At present he is Honorary Fellow at the Institute of Chinese Studies of Delhi, an independent think tank, and on the board of directors of Chirag, an NGO active in education and developmental work. His research interests in modern Japanese history have focused on alternative ways of thinking about Japan’s modern transformation and locating Japanese history in a wider Asian and global context. He contributes occasional articles on current affairs to newspapers on Japan and East Asia.

Bibliography

TANKHA, Brij. "Monks in Modern Dress: The Dilemma of Being Japanese and Asian", in Fashion, Identity and Power in Modern Asia (PYUN, Kyunghee & WONG, Aida Yuen), Palsgrave Macmillan, 2018.
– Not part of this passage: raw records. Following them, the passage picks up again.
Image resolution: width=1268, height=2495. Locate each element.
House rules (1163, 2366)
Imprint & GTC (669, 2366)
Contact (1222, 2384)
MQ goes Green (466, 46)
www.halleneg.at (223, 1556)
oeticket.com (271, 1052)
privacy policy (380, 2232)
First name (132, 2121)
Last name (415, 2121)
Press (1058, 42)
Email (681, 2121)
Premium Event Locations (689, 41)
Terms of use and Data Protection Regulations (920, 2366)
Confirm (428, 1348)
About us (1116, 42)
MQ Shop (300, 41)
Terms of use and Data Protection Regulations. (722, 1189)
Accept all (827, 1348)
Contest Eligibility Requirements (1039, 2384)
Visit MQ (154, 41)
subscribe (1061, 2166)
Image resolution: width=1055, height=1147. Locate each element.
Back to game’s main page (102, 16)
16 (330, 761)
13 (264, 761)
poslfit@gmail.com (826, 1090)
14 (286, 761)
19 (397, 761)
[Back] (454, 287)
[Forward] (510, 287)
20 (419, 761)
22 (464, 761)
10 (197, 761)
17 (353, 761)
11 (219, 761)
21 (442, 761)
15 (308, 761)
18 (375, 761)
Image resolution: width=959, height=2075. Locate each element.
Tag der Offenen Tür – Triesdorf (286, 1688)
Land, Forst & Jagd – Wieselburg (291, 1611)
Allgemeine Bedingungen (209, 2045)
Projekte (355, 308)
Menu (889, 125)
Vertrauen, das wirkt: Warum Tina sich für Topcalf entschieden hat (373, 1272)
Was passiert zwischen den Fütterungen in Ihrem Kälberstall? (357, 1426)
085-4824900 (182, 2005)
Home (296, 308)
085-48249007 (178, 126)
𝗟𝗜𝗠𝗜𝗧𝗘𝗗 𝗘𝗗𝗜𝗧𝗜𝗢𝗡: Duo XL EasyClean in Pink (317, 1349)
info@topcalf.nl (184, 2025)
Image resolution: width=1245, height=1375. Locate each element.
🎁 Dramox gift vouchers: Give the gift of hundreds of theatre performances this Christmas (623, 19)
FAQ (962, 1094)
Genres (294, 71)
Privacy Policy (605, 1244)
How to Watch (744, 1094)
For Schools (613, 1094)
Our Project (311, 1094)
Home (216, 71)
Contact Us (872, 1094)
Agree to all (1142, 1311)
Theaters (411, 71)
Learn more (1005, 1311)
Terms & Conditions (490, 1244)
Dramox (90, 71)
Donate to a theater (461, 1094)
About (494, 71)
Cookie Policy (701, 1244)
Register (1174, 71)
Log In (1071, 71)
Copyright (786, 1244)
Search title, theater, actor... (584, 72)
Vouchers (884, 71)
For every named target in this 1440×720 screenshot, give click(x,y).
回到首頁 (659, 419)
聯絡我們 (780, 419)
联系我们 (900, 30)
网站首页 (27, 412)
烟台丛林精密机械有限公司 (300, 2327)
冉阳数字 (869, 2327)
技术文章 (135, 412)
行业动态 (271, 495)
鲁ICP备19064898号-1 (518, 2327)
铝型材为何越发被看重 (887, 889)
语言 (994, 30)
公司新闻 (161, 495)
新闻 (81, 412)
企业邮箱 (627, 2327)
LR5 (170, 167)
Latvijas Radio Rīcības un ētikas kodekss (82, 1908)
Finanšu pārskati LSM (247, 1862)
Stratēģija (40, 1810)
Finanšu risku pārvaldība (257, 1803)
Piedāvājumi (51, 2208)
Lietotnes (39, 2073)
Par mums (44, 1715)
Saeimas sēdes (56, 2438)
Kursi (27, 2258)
TANKHA, Brij. "Exploring Asia, Reforming Japan: Otani Kozui and Ito Chuta", in Japan on the Silk Road: Encounters and Perspectives of Politics and Culture in Eurasia (ESSENBEL, Selcuk), Leiden, Brill, 2017.

TANKHA, Brij. "Religion and Modernity: Strengthening the People", in History at Stake in East Asia (CAROLI, Rosa & SOUYRI, Pierre-François), Libreria Editrice Cafoscarina, Italie, Libreria Editrice, 2012, pp. 3-20.

TANKHA, Brij. "Japan, Asia and Religion: Otani Kozui", in Otani Kozui and His Team of Explorers in an International Perspective (JOJIN, Shirasu), 2011.

TANKHA, Brij. Kita Ikki and the Making of Modern Japan: A Vision of Empire, translation from Japanese to English, Global Oriental, London, 2006.

TANKHA, Brij. An Outline for the Reconstruction of Japan (IKKI, Kita), translation from Japanese to English, Kolkatta-New Delhi, Sampark, 2003.